Representatives for Morgan Stanley declined to comment on the father-son team’s departure.

The elder Kelm ran a brewery in the 80s before launching his financial services career with Merrill Lynch in 1992. He spent 16 years with Merrill and 10 with Morgan, starting in 2009. He traces the roots of the practice to his relationships with other small business owners.

From left to right, financial advisors Bruce and Duncan Kelm launched ArrowPoint Wealth Management in Santa Rosa, California.

His son, a prop and hooker, made the USA Collegiate Fifteen All-American team at San Diego State University. He later played with the USA Sevens, appearing in four World Rugby Seven Series events in 2011 and 2012. Duncan Kelm joined Morgan Stanley in 2017, carving out a specialty in serving business owners and other professionals.

They’ll be using LPL’s corporate RIA rather than Gladstone’s hybrid RIA. Those are two of the four affiliation options with Chester, New Jersey-based Gladstone after its merger with the Charlotte, North Carolina-based Financial Resources Group.
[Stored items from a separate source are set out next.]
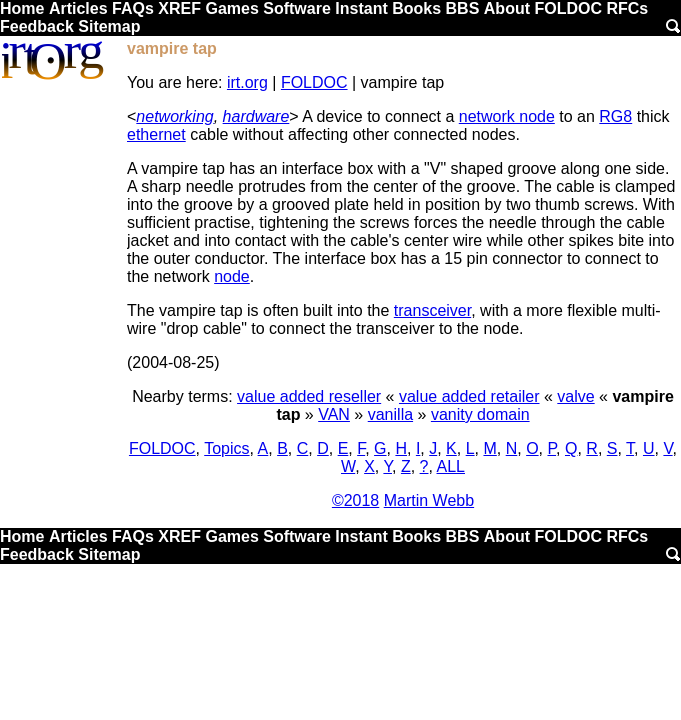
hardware (256, 116)
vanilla (390, 414)
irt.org (247, 82)
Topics (226, 448)
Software (297, 8)
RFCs (627, 8)
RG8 (615, 116)
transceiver (432, 310)
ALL (451, 466)
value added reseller (309, 396)
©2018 (355, 500)
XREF (179, 8)
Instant (361, 8)
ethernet (156, 134)
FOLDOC (568, 8)
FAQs (133, 8)
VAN (334, 414)
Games (231, 8)
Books (416, 8)
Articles (78, 8)
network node (507, 116)
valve (575, 396)
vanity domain (480, 414)
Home (22, 8)
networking (174, 116)
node (232, 276)
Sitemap (109, 26)
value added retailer (469, 396)
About (507, 8)
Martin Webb (429, 500)
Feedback (37, 26)
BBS (463, 8)
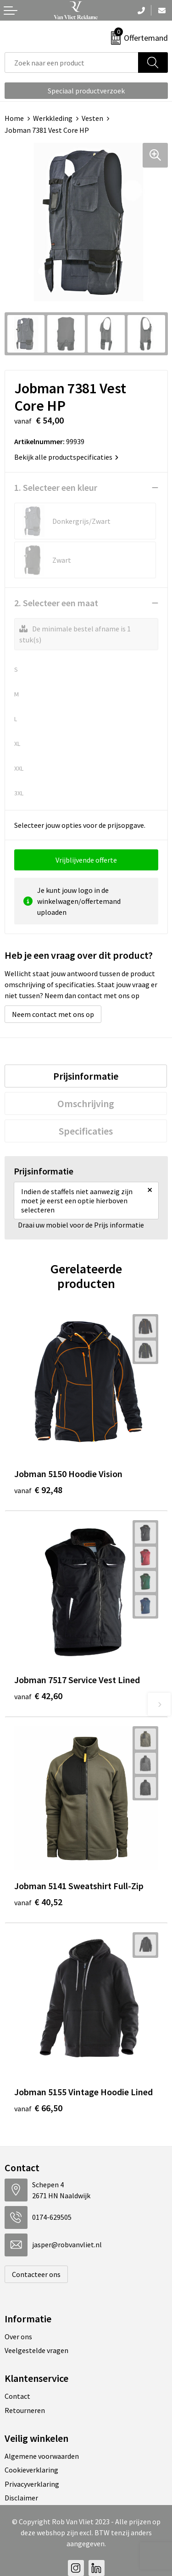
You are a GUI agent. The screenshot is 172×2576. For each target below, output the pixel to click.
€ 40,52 (38, 1902)
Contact (17, 2396)
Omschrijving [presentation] (85, 1103)
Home (14, 118)
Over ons (18, 2336)
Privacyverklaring (32, 2484)
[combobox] (72, 62)
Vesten (92, 118)
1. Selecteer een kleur (55, 487)
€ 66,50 (38, 2108)
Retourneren (25, 2410)
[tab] (86, 1076)
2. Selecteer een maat (56, 603)
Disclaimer (21, 2497)
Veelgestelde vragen (36, 2350)
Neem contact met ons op (53, 1014)
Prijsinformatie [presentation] (85, 1076)
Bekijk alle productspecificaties (66, 457)
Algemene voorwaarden (42, 2456)
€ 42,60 (38, 1695)
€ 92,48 (38, 1489)
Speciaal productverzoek (86, 90)
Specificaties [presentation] (86, 1131)
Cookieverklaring (31, 2469)
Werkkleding (52, 118)
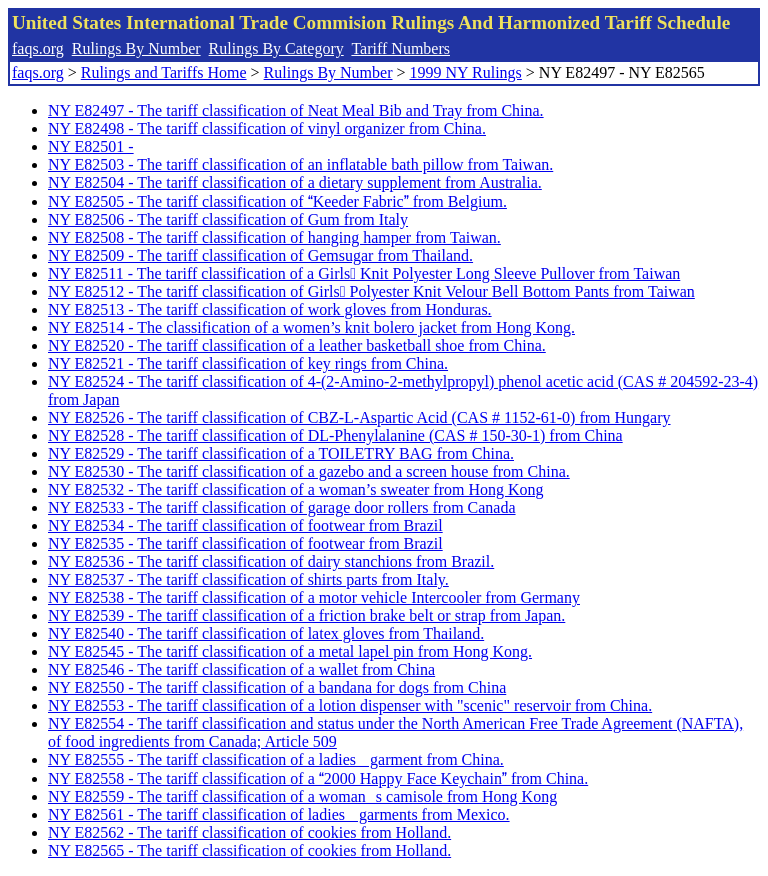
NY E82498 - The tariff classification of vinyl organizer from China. (267, 128)
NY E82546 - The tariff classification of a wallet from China (241, 669)
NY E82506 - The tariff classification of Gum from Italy (228, 219)
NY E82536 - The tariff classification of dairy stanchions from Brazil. (271, 561)
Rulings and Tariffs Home (164, 72)
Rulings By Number (136, 48)
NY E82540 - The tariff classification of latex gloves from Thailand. (266, 633)
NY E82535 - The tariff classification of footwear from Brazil (245, 543)
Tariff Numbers (400, 48)
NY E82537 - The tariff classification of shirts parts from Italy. (248, 579)
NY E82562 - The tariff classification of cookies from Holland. (249, 832)
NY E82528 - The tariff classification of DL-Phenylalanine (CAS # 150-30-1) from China (335, 435)
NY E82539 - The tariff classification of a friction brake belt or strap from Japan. (306, 615)
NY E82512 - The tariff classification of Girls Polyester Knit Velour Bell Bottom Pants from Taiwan (371, 291)
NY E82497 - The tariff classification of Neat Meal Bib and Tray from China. (296, 110)
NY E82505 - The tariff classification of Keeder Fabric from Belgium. (277, 201)
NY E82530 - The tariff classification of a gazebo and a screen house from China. (309, 471)
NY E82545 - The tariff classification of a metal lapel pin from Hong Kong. (290, 651)
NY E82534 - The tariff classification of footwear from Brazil (245, 525)
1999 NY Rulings (466, 72)
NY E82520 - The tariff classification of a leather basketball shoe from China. (297, 345)
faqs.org (38, 48)
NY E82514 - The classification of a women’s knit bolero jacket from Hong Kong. (311, 327)
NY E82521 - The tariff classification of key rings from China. (248, 363)
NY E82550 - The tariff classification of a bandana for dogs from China (277, 687)
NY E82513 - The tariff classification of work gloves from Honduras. (270, 309)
The merged enterprise — which generates as much annual revenue as a midsize independent broker-dealer at about $150 million — also includes bank and credit union-based teams and those with part of their book from financial institutions and part outside of them.

“We picked up all the services that we would have had to build out to support our growing firm,” says Gladstone CEO Rick Frick. “For how large we are, it was a great opportunity for us.”